Use ML Diagnostics with MaxText

MaxText is an open-source Large Language Model (LLM) library built to run on TPUs and GPUs for model training. ML Diagnostics SDK comes pre-integrated with MaxText. You can enable ML Diagnostics with MaxText by using the managed-mldiagnostics flag.

When enabled, you will be able to perform the following:

Create a managed MachineLearning run with all the MaxText configs.
Upload profiling traces, if the profiling is enabled by the profiler="xplane" flag.
Upload training metrics at a defined interval using the log_period flag.

Use the following flags when using ML Diagnostics with MaxText:

managed_mldiagnostics: True  # Enable the managed diagnostics
managed_mldiagnostics_run_group: GROUP_NAME  # Used to group multiple runs. (Optional)

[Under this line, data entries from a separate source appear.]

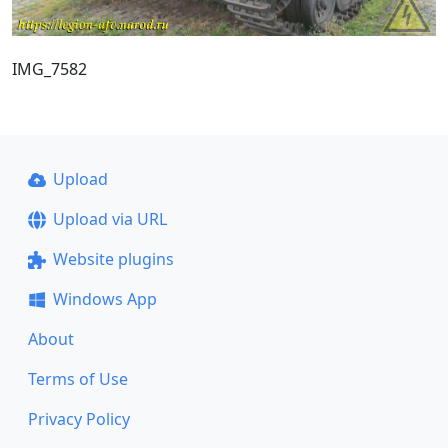
IMG_7582
Upload
Upload via URL
Website plugins
Windows App
About
Terms of Use
Privacy Policy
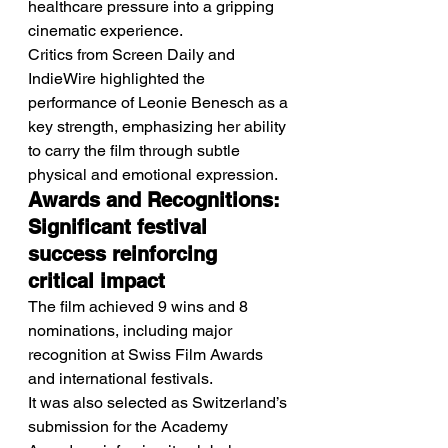
healthcare pressure into a gripping 
cinematic experience.
Critics from Screen Daily and 
IndieWire highlighted the 
performance of Leonie Benesch as a 
key strength, emphasizing her ability 
to carry the film through subtle 
physical and emotional expression.
Awards and Recognitions: 
Significant festival 
success reinforcing 
critical impact
The film achieved 9 wins and 8 
nominations, including major 
recognition at Swiss Film Awards 
and international festivals.
It was also selected as Switzerland’s 
submission for the Academy 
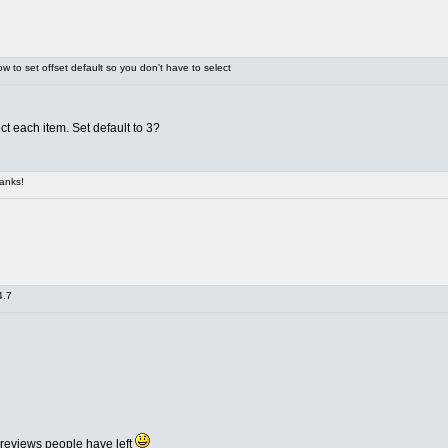
 to set offset default so you don't have to select
ct each item. Set default to 3?
anks!
4.7
 reviews people have left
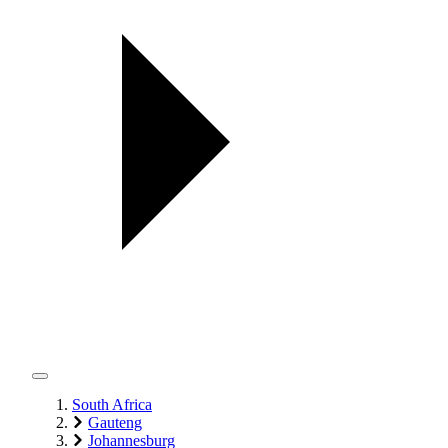
South Africa
Gauteng
Johannesburg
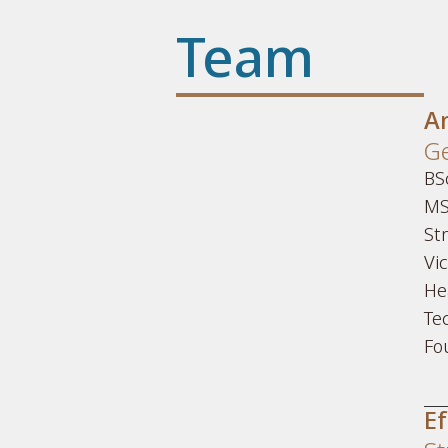
Team
A
Ge
BSc
MS
St
Vi
He
Te
Fo
Ef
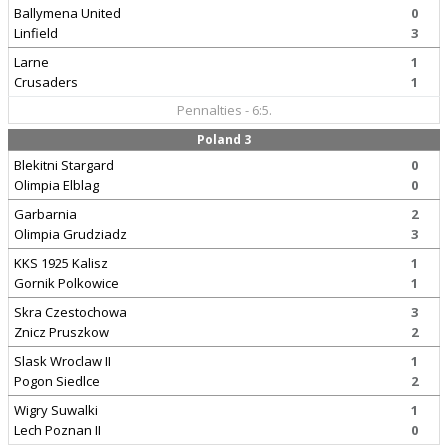
Ballymena United
0
Linfield
3
Larne
1
Crusaders
1
Pennalties - 6:5.
Poland 3
Blekitni Stargard
0
Olimpia Elblag
0
Garbarnia
2
Olimpia Grudziadz
3
KKS 1925 Kalisz
1
Gornik Polkowice
1
Skra Czestochowa
3
Znicz Pruszkow
2
Slask Wroclaw II
1
Pogon Siedlce
2
Wigry Suwalki
1
Lech Poznan II
0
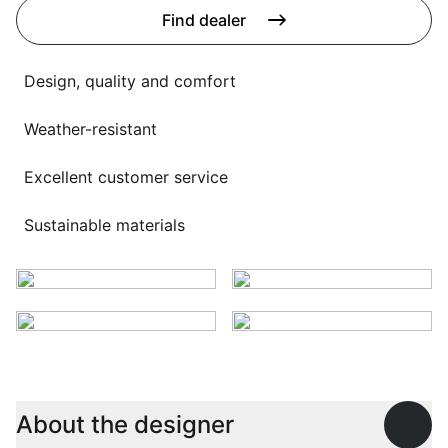
Language selection
Find dealer
Events
Working at
Design, quality and comfort
About us
Weather-resistant
Excellent customer service
Sustainable materials
About the designer
Open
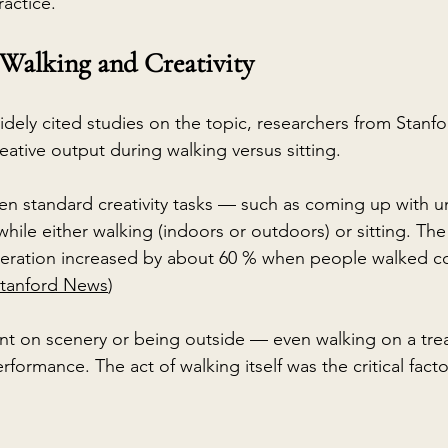
ractice.
 Walking and Creativity
dely cited studies on the topic, researchers from Stanfor
eative output during walking versus sitting.
ven standard creativity tasks — such as coming up with u
ile either walking (indoors or outdoors) or sitting. The
generation increased by about 60 % when people walked 
tanford News
)
t on scenery or being outside — even walking on a trea
rformance. The act of walking itself was the critical factor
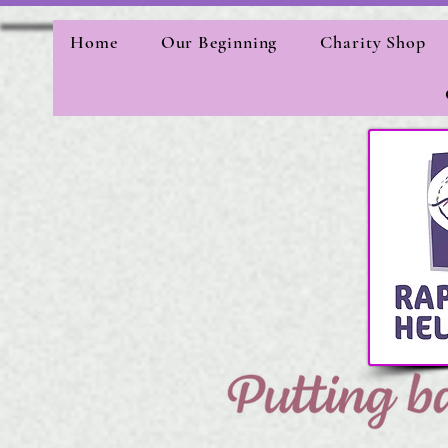
Home
Our Beginning
Charity Shop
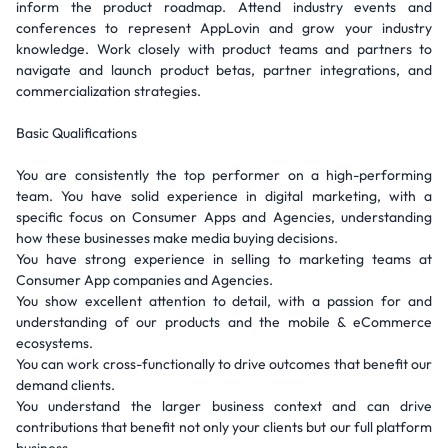
inform the product roadmap. Attend industry events and
conferences to represent AppLovin and grow your industry
knowledge. Work closely with product teams and partners to
navigate and launch product betas, partner integrations, and
commercialization strategies.
Basic Qualifications
You are consistently the top performer on a high-performing
team. You have solid experience in digital marketing, with a
specific focus on Consumer Apps and Agencies, understanding
how these businesses make media buying decisions.
You have strong experience in selling to marketing teams at
Consumer App companies and Agencies.
You show excellent attention to detail, with a passion for and
understanding of our products and the mobile & eCommerce
ecosystems.
You can work cross-functionally to drive outcomes that benefit our
demand clients.
You understand the larger business context and can drive
contributions that benefit not only your clients but our full platform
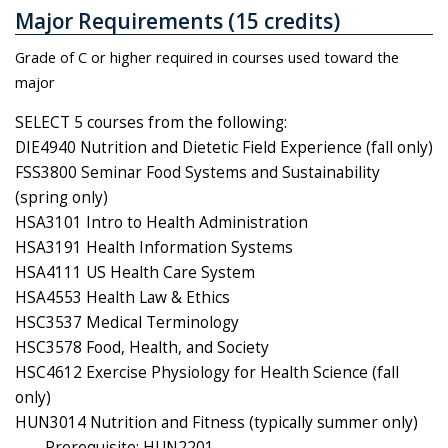
Major Requirements (15 credits)
Grade of C or higher required in courses used toward the
major
SELECT 5 courses from the following:
DIE4940 Nutrition and Dietetic Field Experience (fall only)
FSS3800 Seminar Food Systems and Sustainability
(spring only)
HSA3101 Intro to Health Administration
HSA3191 Health Information Systems
HSA4111 US Health Care System
HSA4553 Health Law & Ethics
HSC3537 Medical Terminology
HSC3578 Food, Health, and Society
HSC4612 Exercise Physiology for Health Science (fall
only)
HUN3014 Nutrition and Fitness (typically summer only)
Prerequisite: HUN2201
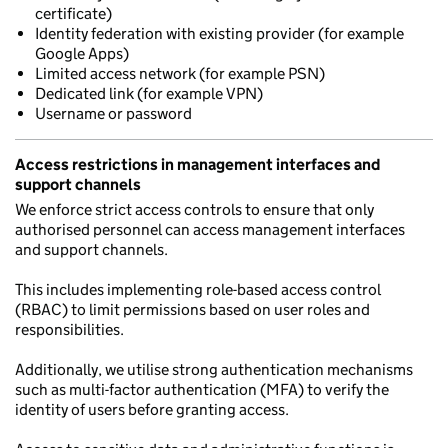
certificate)
Identity federation with existing provider (for example
Google Apps)
Limited access network (for example PSN)
Dedicated link (for example VPN)
Username or password
Access restrictions in management interfaces and
support channels
We enforce strict access controls to ensure that only
authorised personnel can access management interfaces
and support channels.
This includes implementing role-based access control
(RBAC) to limit permissions based on user roles and
responsibilities.
Additionally, we utilise strong authentication mechanisms
such as multi-factor authentication (MFA) to verify the
identity of users before granting access.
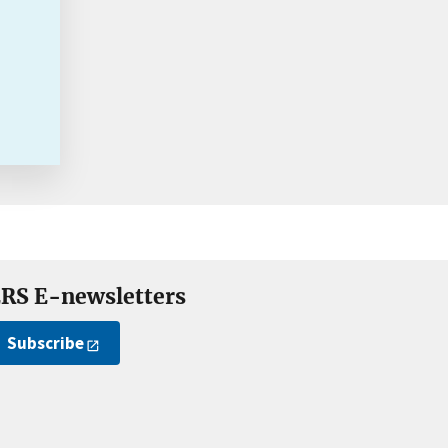
RS E-newsletters
Subscribe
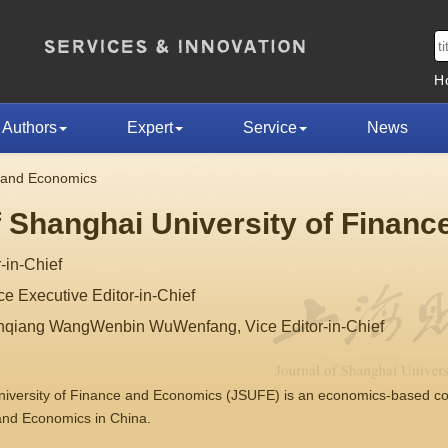
H
Authors
Expert
Service
News
e and Economics
f Shanghai University of Finan
-in-Chief
 Executive Editor-in-Chief
nqiang WangWenbin WuWenfang, Vice Editor-in-Chief
University of Finance and Economics (JSUFE) is an economics-based 
 and Economics in China.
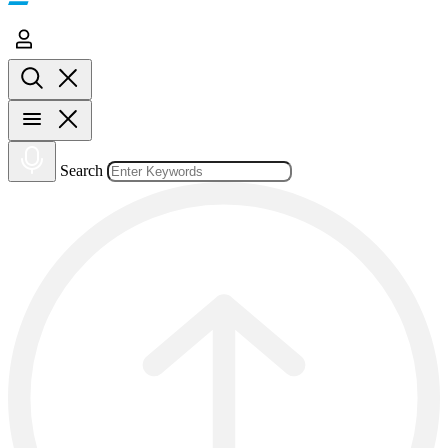
Search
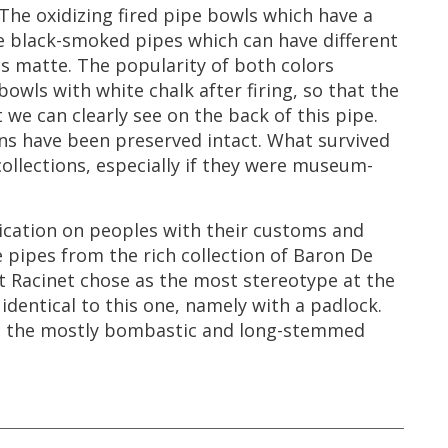
The
oxidizing
fired
pipe
bowls
which
have
a
e
black
-
smoked
pipes
which
can
have
different
as
matte
.
The
popularity
of
both
colors
bowls
with
white
chalk
after
firing
,
so
that
the
t
we
can
clearly
see
on
the
back
of
this
pipe
.
ns
have
been
preserved
intact
.
What
survived
collections
,
especially
if
they
were
museum
-
ication
on
peoples
with
their
customs
and
e
pipes
from
the
rich
collection
of
Baron
De
t
Racinet
chose
as
the
most
stereotype
at
the
identical
to
this
one
,
namely
with
a
padlock
.
g
the
mostly
bombastic
and
long
-
stemmed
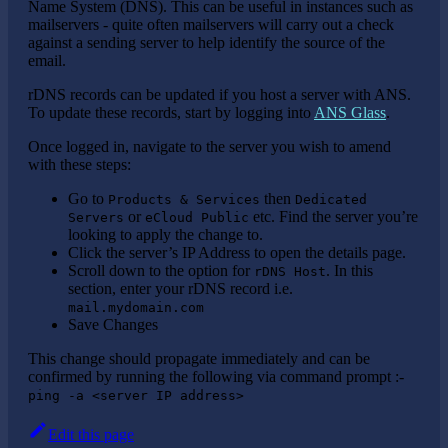
Name System (DNS). This can be useful in instances such as
mailservers - quite often mailservers will carry out a check
against a sending server to help identify the source of the
email.
rDNS records can be updated if you host a server with ANS.
To update these records, start by logging into
ANS Glass
.
Once logged in, navigate to the server you wish to amend
with these steps:
Go to
then
Products & Services
Dedicated
or
etc. Find the server you’re
Servers
eCloud Public
looking to apply the change to.
Click the server’s IP Address to open the details page.
Scroll down to the option for
. In this
rDNS Host
section, enter your rDNS record i.e.
mail.mydomain.com
Save Changes
This change should propagate immediately and can be
confirmed by running the following via command prompt :-
ping -a <server IP address>
Edit this page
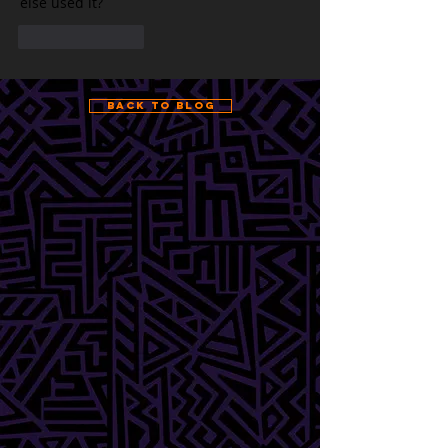
else used it?
Like
Reply
Back to Blog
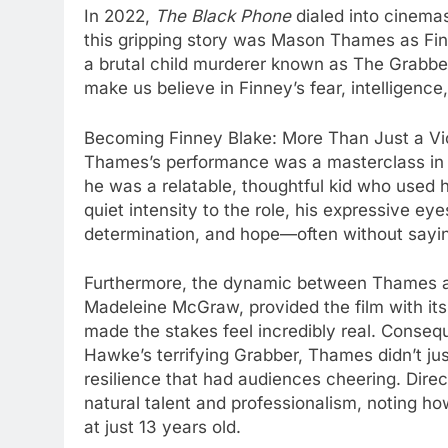
In 2022,
The Black Phone
dialed into cinema
this gripping story was Mason Thames as Finn
a brutal child murderer known as The Grabber
make us believe in Finney’s fear, intelligence,
Becoming Finney Blake: More Than Just a Vi
Thames’s performance was a masterclass in su
he was a relatable, thoughtful kid who used 
quiet intensity to the role, his expressive e
determination, and hope—often without sayi
Furthermore, the dynamic between Thames and 
Madeleine McGraw, provided the film with its 
made the stakes feel incredibly real. Conseq
Hawke’s terrifying Grabber, Thames didn’t jus
resilience that had audiences cheering. Dire
natural talent and professionalism, noting 
at just 13 years old.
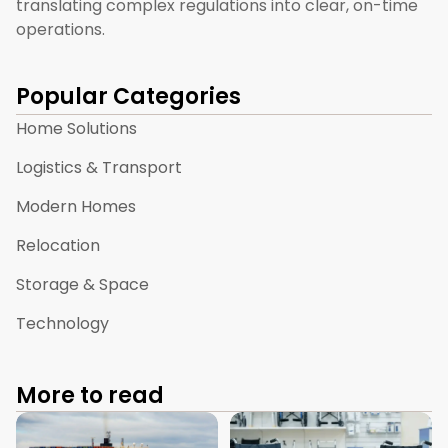
translating complex regulations into clear, on-time
operations.
Popular Categories
Home Solutions
Logistics & Transport
Modern Homes
Relocation
Storage & Space
Technology
More to read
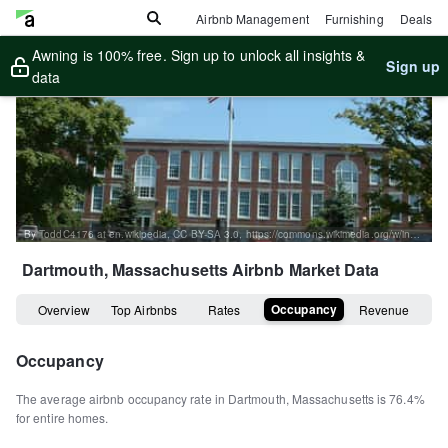
Airbnb Management
Furnishing
Deals
Awning is 100% free. Sign up to unlock all insights &
Sign up
data
By ToddC4176 at en.wikipedia, CC BY-SA 3.0, https://commons.wikimedia.org/w/index.php?curid=17973900
Dartmouth, Massachusetts
Airbnb Market Data
Occupancy
Overview
Top Airbnbs
Rates
Revenue
Occupancy
The average airbnb occupancy rate in
Dartmouth
,
Massachusetts
is
76.4%
for entire homes
.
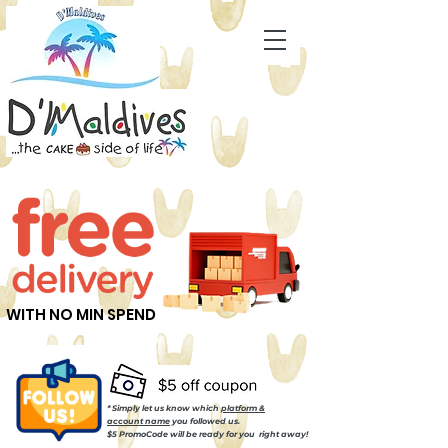
WITH NO MIN SPEND
* Simply let us know which
platform &
account name
you followed us.
$5 PromoCode will be ready for you right away!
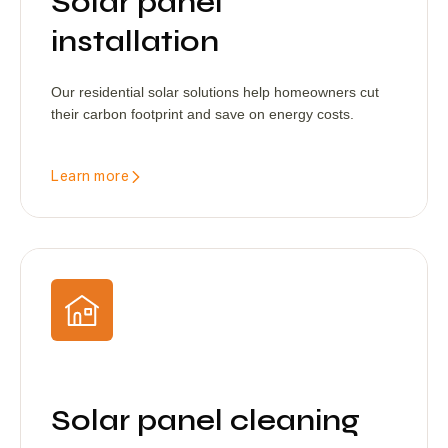
Solar panel
installation
Our residential solar solutions help homeowners cut
their carbon footprint and save on energy costs.
Learn more
Solar panel cleaning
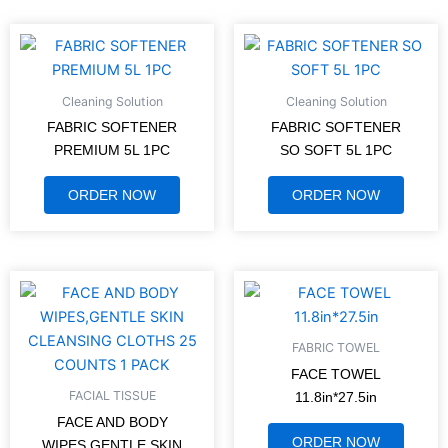
Cleaning Solution
Cleaning Solution
FABRIC SOFTENER
FABRIC SOFTENER
PREMIUM 5L 1PC
SO SOFT 5L 1PC
ORDER NOW
ORDER NOW
FABRIC TOWEL
FACE TOWEL
FACIAL TISSUE
11.8in*27.5in
FACE AND BODY
ORDER NOW
WIPES,GENTLE SKIN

To enable ML Diagnostics in MaxText, you can either change the configuration file of your run, or pass the flags from the command line. For example, pass the following flags with the MaxText.train command:

python3 -m MaxText.train \
  src/MaxText/configs/base.yml \
  run_name="demo-mldiagnostics-run-2" \
  model_name="<your_chosen_model>" \
  base_output_directory=gs://<your_gcs_folder>/ \
  dataset_type=synthetic \
  steps=100 \
  log_period=10 \
  profiler=xplane \
  upload_all_profiler_results=True \
  managed_mldiagnostics=True \
  managed_mldiagnostics_run_group="demo-mldiagnostics-group"

In this example, setting the upload_all_profiler_results=True flag captures multi-host profiles from all hosts.